* RECORDS TO PROCESS:

○ ○ ○ ○ ○ ○ ○

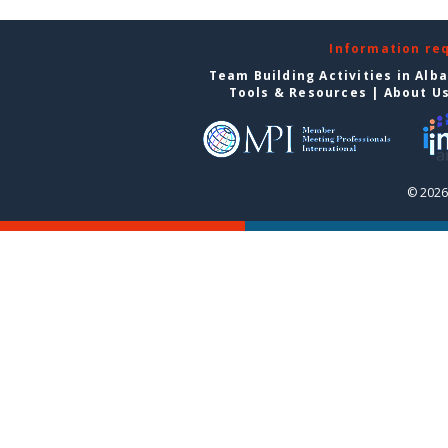
Information re
Team Building Activities in Alb
Tools & Resources
|
About U
© 2026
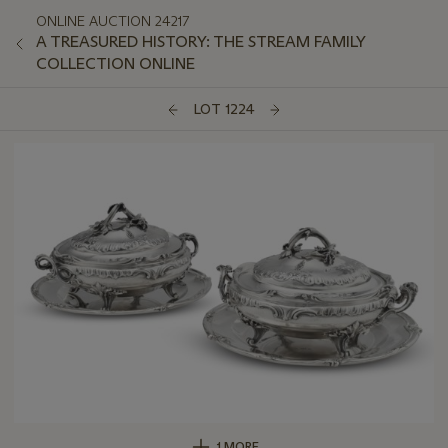
ONLINE AUCTION 24217
A TREASURED HISTORY: THE STREAM FAMILY
COLLECTION ONLINE
LOT 1224
1 MORE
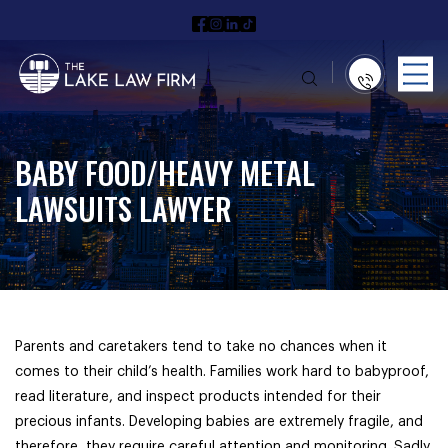
BABY FOOD/HEAVY METAL
LAWSUITS LAWYER
Parents and caretakers tend to take no chances when it
comes to their child’s health. Families work hard to babyproof,
read literature, and inspect products intended for their
precious infants. Developing babies are extremely fragile, and
therefore, they require careful attention and monitoring. Sadly,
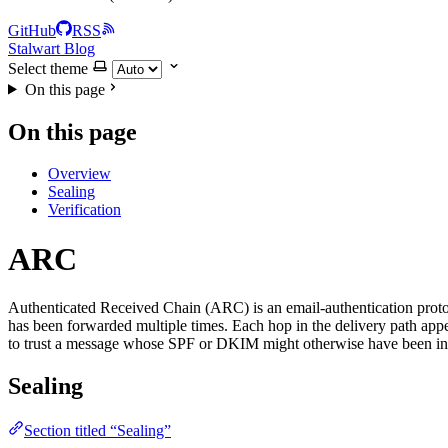
GitHub
RSS
Stalwart Blog
Select theme
On this page
On this page
Overview
Sealing
Verification
ARC
Authenticated Received Chain (ARC) is an email-authentication protocol
has been forwarded multiple times. Each hop in the delivery path app
to trust a message whose SPF or DKIM might otherwise have been in
Sealing
Section titled “Sealing”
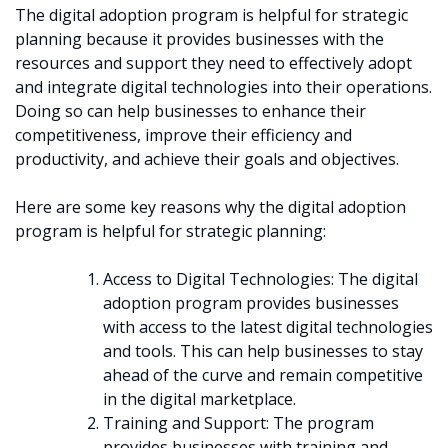
The digital adoption program is helpful for strategic
planning because it provides businesses with the
resources and support they need to effectively adopt
and integrate digital technologies into their operations.
Doing so can help businesses to enhance their
competitiveness, improve their efficiency and
productivity, and achieve their goals and objectives.
Here are some key reasons why the digital adoption
program is helpful for strategic planning:
Access to Digital Technologies: The digital
adoption program provides businesses
with access to the latest digital technologies
and tools. This can help businesses to stay
ahead of the curve and remain competitive
in the digital marketplace.
Training and Support: The program
provides businesses with training and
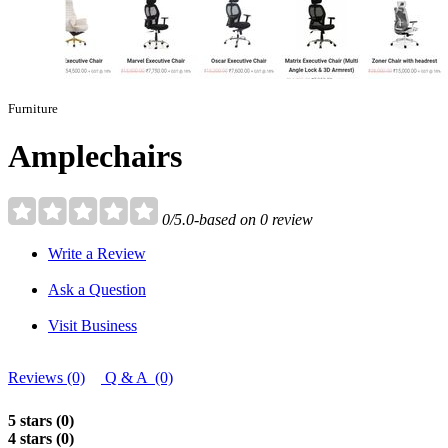
Furniture
Amplechairs
0/5.0-based on 0 review
Write a Review
Ask a Question
Visit Business
Reviews (0)
Q & A (0)
5 stars (0)
4 stars (0)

○ ○ ○ ○ ○ ○ ○

* WHAT THE TASK ASKS:
Find the line with "comes to their". Return it and each line after it through the end of the data, exactly, without pictures.

* EXERCISE ANSWER:
comes to their child’s health. Families work hard to babyproof,
read literature, and inspect products intended for their
precious infants. Developing babies are extremely fragile, and
therefore, they require careful attention and monitoring. Sadly,
GitHub
RSS
Stalwart Blog
Select theme
On this page
On this page
Overview
Sealing
Verification
ARC
Authenticated Received Chain (ARC) is an email-authentication protocol
has been forwarded multiple times. Each hop in the delivery path app
to trust a message whose SPF or DKIM might otherwise have been in
Sealing
Section titled “Sealing”
The digital adoption program is helpful for strategic
planning because it provides businesses with the
resources and support they need to effectively adopt
and integrate digital technologies into their operations.
Doing so can help businesses to enhance their
competitiveness, improve their efficiency and
productivity, and achieve their goals and objectives.
Here are some key reasons why the digital adoption
program is helpful for strategic planning:
Access to Digital Technologies: The digital
adoption program provides businesses
with access to the latest digital technologies
and tools. This can help businesses to stay
ahead of the curve and remain competitive
in the digital marketplace.
Training and Support: The program
provides businesses with training and
Furniture
Amplechairs
0/5.0-based on 0 review
Write a Review
Ask a Question
Visit Business
Reviews (0)
Q & A (0)
5 stars (0)
4 stars (0)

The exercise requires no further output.